Dataset items
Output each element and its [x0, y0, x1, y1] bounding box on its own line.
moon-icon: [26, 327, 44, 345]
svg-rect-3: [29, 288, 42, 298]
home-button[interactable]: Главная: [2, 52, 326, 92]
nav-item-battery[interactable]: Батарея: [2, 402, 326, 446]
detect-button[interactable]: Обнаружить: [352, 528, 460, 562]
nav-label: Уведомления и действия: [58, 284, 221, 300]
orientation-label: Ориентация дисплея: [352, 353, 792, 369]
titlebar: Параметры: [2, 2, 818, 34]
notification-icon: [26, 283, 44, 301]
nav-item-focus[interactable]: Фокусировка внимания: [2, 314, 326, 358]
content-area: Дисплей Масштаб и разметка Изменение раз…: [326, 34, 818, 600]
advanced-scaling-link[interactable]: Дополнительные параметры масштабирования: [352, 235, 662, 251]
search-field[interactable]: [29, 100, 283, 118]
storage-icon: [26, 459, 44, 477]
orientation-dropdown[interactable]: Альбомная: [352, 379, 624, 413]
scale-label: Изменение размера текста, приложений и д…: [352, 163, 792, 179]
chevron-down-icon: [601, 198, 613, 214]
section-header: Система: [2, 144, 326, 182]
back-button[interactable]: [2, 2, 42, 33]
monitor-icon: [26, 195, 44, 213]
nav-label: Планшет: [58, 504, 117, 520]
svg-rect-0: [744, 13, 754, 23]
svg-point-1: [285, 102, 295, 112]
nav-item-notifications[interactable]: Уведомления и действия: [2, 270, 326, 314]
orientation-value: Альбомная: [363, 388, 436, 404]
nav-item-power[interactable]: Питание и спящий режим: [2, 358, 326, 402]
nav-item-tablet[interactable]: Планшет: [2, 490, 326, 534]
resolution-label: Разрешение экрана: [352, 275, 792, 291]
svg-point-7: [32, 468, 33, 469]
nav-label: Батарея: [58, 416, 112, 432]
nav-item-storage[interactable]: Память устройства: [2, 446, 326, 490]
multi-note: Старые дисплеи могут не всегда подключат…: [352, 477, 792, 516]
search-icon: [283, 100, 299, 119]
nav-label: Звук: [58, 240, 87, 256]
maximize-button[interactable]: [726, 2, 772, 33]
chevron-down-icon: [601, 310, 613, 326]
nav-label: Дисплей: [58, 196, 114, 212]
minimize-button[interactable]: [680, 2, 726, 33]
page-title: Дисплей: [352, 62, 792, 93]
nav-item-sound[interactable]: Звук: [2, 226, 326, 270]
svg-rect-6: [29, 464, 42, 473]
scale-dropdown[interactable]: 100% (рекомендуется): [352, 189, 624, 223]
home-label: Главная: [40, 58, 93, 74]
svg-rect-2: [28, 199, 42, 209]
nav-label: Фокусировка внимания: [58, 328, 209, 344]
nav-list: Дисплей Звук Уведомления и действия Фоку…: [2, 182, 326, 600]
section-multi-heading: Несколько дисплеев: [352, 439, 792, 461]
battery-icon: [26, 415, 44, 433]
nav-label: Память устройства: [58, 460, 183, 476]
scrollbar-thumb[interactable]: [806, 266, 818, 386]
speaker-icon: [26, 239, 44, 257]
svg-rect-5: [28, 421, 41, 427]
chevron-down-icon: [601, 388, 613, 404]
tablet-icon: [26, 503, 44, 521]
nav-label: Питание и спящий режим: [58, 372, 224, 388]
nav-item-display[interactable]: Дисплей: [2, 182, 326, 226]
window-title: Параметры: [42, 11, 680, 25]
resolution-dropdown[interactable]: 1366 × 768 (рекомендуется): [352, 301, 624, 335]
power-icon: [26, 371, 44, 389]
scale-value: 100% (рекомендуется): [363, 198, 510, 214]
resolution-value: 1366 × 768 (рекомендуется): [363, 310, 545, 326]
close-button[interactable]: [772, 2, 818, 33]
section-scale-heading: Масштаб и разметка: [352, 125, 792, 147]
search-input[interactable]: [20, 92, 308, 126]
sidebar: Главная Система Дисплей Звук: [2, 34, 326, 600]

● **Instructions to follow**
The data above needs to be given again exactly, with no line left out.

● **Written response**
Output each element and its [x0, y0, x1, y1] bounding box on its own line.
moon-icon: [26, 327, 44, 345]
svg-rect-3: [29, 288, 42, 298]
home-button[interactable]: Главная: [2, 52, 326, 92]
nav-item-battery[interactable]: Батарея: [2, 402, 326, 446]
detect-button[interactable]: Обнаружить: [352, 528, 460, 562]
nav-label: Уведомления и действия: [58, 284, 221, 300]
orientation-label: Ориентация дисплея: [352, 353, 792, 369]
titlebar: Параметры: [2, 2, 818, 34]
notification-icon: [26, 283, 44, 301]
nav-item-focus[interactable]: Фокусировка внимания: [2, 314, 326, 358]
content-area: Дисплей Масштаб и разметка Изменение раз…: [326, 34, 818, 600]
advanced-scaling-link[interactable]: Дополнительные параметры масштабирования: [352, 235, 662, 251]
search-field[interactable]: [29, 100, 283, 118]
storage-icon: [26, 459, 44, 477]
orientation-dropdown[interactable]: Альбомная: [352, 379, 624, 413]
scale-label: Изменение размера текста, приложений и д…: [352, 163, 792, 179]
chevron-down-icon: [601, 198, 613, 214]
section-header: Система: [2, 144, 326, 182]
back-button[interactable]: [2, 2, 42, 33]
monitor-icon: [26, 195, 44, 213]
nav-label: Планшет: [58, 504, 117, 520]
svg-rect-0: [744, 13, 754, 23]
svg-point-1: [285, 102, 295, 112]
nav-item-notifications[interactable]: Уведомления и действия: [2, 270, 326, 314]
orientation-value: Альбомная: [363, 388, 436, 404]
nav-item-power[interactable]: Питание и спящий режим: [2, 358, 326, 402]
nav-item-tablet[interactable]: Планшет: [2, 490, 326, 534]
resolution-label: Разрешение экрана: [352, 275, 792, 291]
svg-point-7: [32, 468, 33, 469]
nav-label: Батарея: [58, 416, 112, 432]
nav-item-storage[interactable]: Память устройства: [2, 446, 326, 490]
multi-note: Старые дисплеи могут не всегда подключат…: [352, 477, 792, 516]
search-icon: [283, 100, 299, 119]
nav-label: Звук: [58, 240, 87, 256]
maximize-button[interactable]: [726, 2, 772, 33]
chevron-down-icon: [601, 310, 613, 326]
nav-label: Дисплей: [58, 196, 114, 212]
minimize-button[interactable]: [680, 2, 726, 33]
page-title: Дисплей: [352, 62, 792, 93]
nav-item-sound[interactable]: Звук: [2, 226, 326, 270]
svg-rect-6: [29, 464, 42, 473]
scale-dropdown[interactable]: 100% (рекомендуется): [352, 189, 624, 223]
home-label: Главная: [40, 58, 93, 74]
svg-rect-2: [28, 199, 42, 209]
nav-label: Фокусировка внимания: [58, 328, 209, 344]
nav-list: Дисплей Звук Уведомления и действия Фоку…: [2, 182, 326, 600]
section-multi-heading: Несколько дисплеев: [352, 439, 792, 461]
battery-icon: [26, 415, 44, 433]
nav-label: Память устройства: [58, 460, 183, 476]
scrollbar-thumb[interactable]: [806, 266, 818, 386]
speaker-icon: [26, 239, 44, 257]
svg-rect-5: [28, 421, 41, 427]
chevron-down-icon: [601, 388, 613, 404]
tablet-icon: [26, 503, 44, 521]
nav-label: Питание и спящий режим: [58, 372, 224, 388]
nav-item-display[interactable]: Дисплей: [2, 182, 326, 226]
window-title: Параметры: [42, 11, 680, 25]
resolution-dropdown[interactable]: 1366 × 768 (рекомендуется): [352, 301, 624, 335]
power-icon: [26, 371, 44, 389]
scale-value: 100% (рекомендуется): [363, 198, 510, 214]
resolution-value: 1366 × 768 (рекомендуется): [363, 310, 545, 326]
close-button[interactable]: [772, 2, 818, 33]
section-scale-heading: Масштаб и разметка: [352, 125, 792, 147]
search-input[interactable]: [20, 92, 308, 126]
sidebar: Главная Система Дисплей Звук: [2, 34, 326, 600]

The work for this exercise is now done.